[2021-Dec-29] Automatic Music Generation with Transformers

Institute of Information Systems and Applications


Prof. Yi-Hsuan Yang 楊弈軒教授

Chief Music Scientist, Taiwan AI Labs


Automatic Music Generation with Transformers


13:20-15:00 Wednesday 29-Dec-2021

QR code:



Hosted by:

Prof. Hung-Kuo Chu


In this talk, I will first give a brief overview of recent deep learning-based approaches for automatic music generation. I will then talk about our own research that employs self-attention based architectures, a.k.a. Transformers, for music generation. A naive approach with Transformers would treat music as a sequence of text-like tokens. But, our research shows that Transformers can generate higher-quality music when music is not treated simply as text. In particular, our "Pop Music Transformer" model, published at ACM Multimedia 2020, employs a novel beat-based representation of music that informs self-attention models with the bar-beat metrical structure present in music. This approach greatly improves the rhythmic structure of the generated music. A more recent model we published at AAAI 2021, named the "Compound Word Transformer", exploits the fact that a musical note is associated with multiple attributes such as pitch, duration and velocity. Instead of predicting tokens corresponding to these different attributes one-by-one at inference time, the Compound Word Transformer predicts them altogether jointly, greatly reducing the sequence length needed to model a full-length song and also making it easier to model the dependency among these attributes.

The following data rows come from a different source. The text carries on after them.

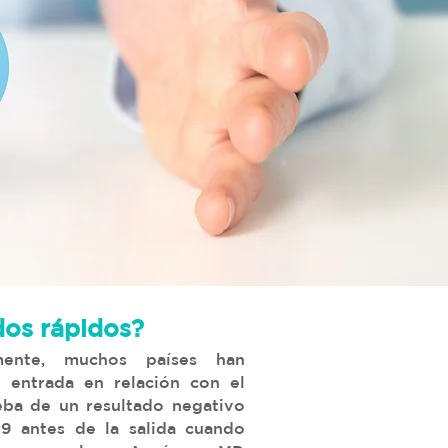
dos rápidos?
lmente, muchos países han
e entrada en relación con el
eba de un resultado negativo
9 antes de la salida cuando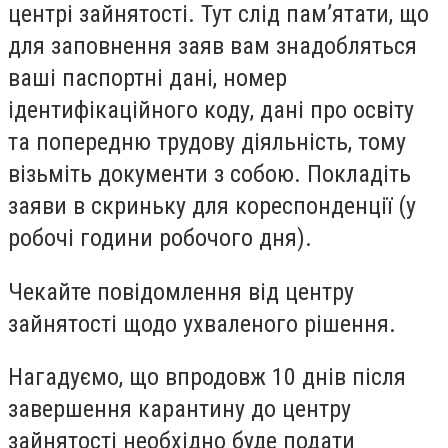
центрі зайнятості. Тут слід пам’ятати, що
для заповнення заяв вам знадобляться
ваші паспортні дані, номер
ідентифікаційного коду, дані про освіту
та попередню трудову діяльність, тому
візьміть документи з собою. Покладіть
заяви в скриньку для кореспонденції (у
робочі години робочого дня).
Чекайте повідомлення від центру
зайнятості щодо ухваленого рішення.
Нагадуємо, що впродовж 10 днів після
завершення карантину до центру
зайнятості необхідно буде подати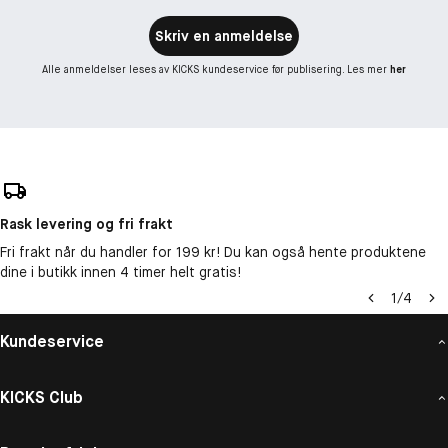
Skriv en anmeldelse
Alle anmeldelser leses av KICKS kundeservice før publisering. Les mer
her
Rask levering og fri frakt
Fri frakt når du handler for 199 kr! Du kan også hente produktene
dine i butikk innen 4 timer helt gratis!
1
/
4
Kundeservice
KICKS Club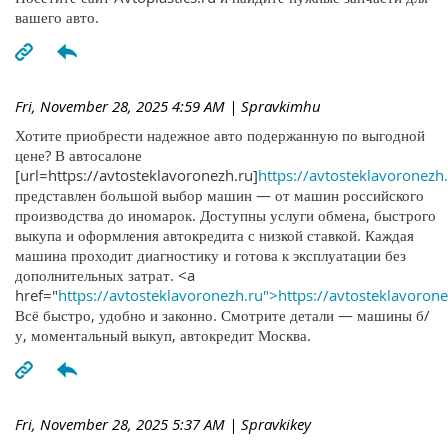
вашего авто.
Fri, November 28, 2025 4:59 AM
| Spravkimhu
Хотите приобрести надежное авто подержанную по выгодной
цене? В автосалоне
[url=https://avtosteklavoronezh.ru]
https://avtosteklavoronezh.
представлен большой выбор машин — от машин российского
производства до иномарок. Доступны услуги обмена, быстрого
выкупа и оформления автокредита с низкой ставкой. Каждая
машина проходит диагностику и готова к эксплуатации без
дополнительных затрат. <a
href="
https://avtosteklavoronezh.ru">https://avtosteklavoron
Всё быстро, удобно и законно. Смотрите детали — машины б/
у, моментальный выкуп, автокредит Москва.
Fri, November 28, 2025 5:37 AM
| Spravkikey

Dr. Yi-Hsuan Yang is currently with the Taiwan AI Labs as the Chief Music Scientist leading a team working on music AI technologies.  He also holds a position as an Associate Research Fellow of the Research Center for IT Innovation, Academia Sinica. He received his Ph.D. degree in Communication Engineering from National Taiwan University in 2010. His main research activity is at the crossroads of music information retrieval and machine learning, and in particular GAN- or Transformer-based automatic music generation in recent years. Dr. Yang was a recipient of the 2011 IEEE Signal Processing Society Young Author Best Paper Award, the 2014 Ta-You Wu Memorial Research Award of the Ministry of Science and Technology, Taiwan, the 2015 Young Scholars’ Creativity Award from the Foundation for the Advancement of Outstanding Scholarship, and the 2019 Multimedia Rising Stars Award from the IEEE International Conference on Multimedia Expo. He is an author of the book Music Emotion Recognition (CRC Press 2011). He was a Technical Program Co-Chair of the International Society for Music Information Retrieval Conference (ISMIR) in 2014. And, he used to serve as an Associate Editor for the IEEE Transactions on Multimedia and IEEE Transactions on Affective Computing, both from 2016 to 2019. Dr. Yang is a senior member of the IEEE. His team developed well-known music AI models such as MidiNet, MuseGAN, Pop Music Transformer, and KaraSinger.

All faculty and students are welcome to join.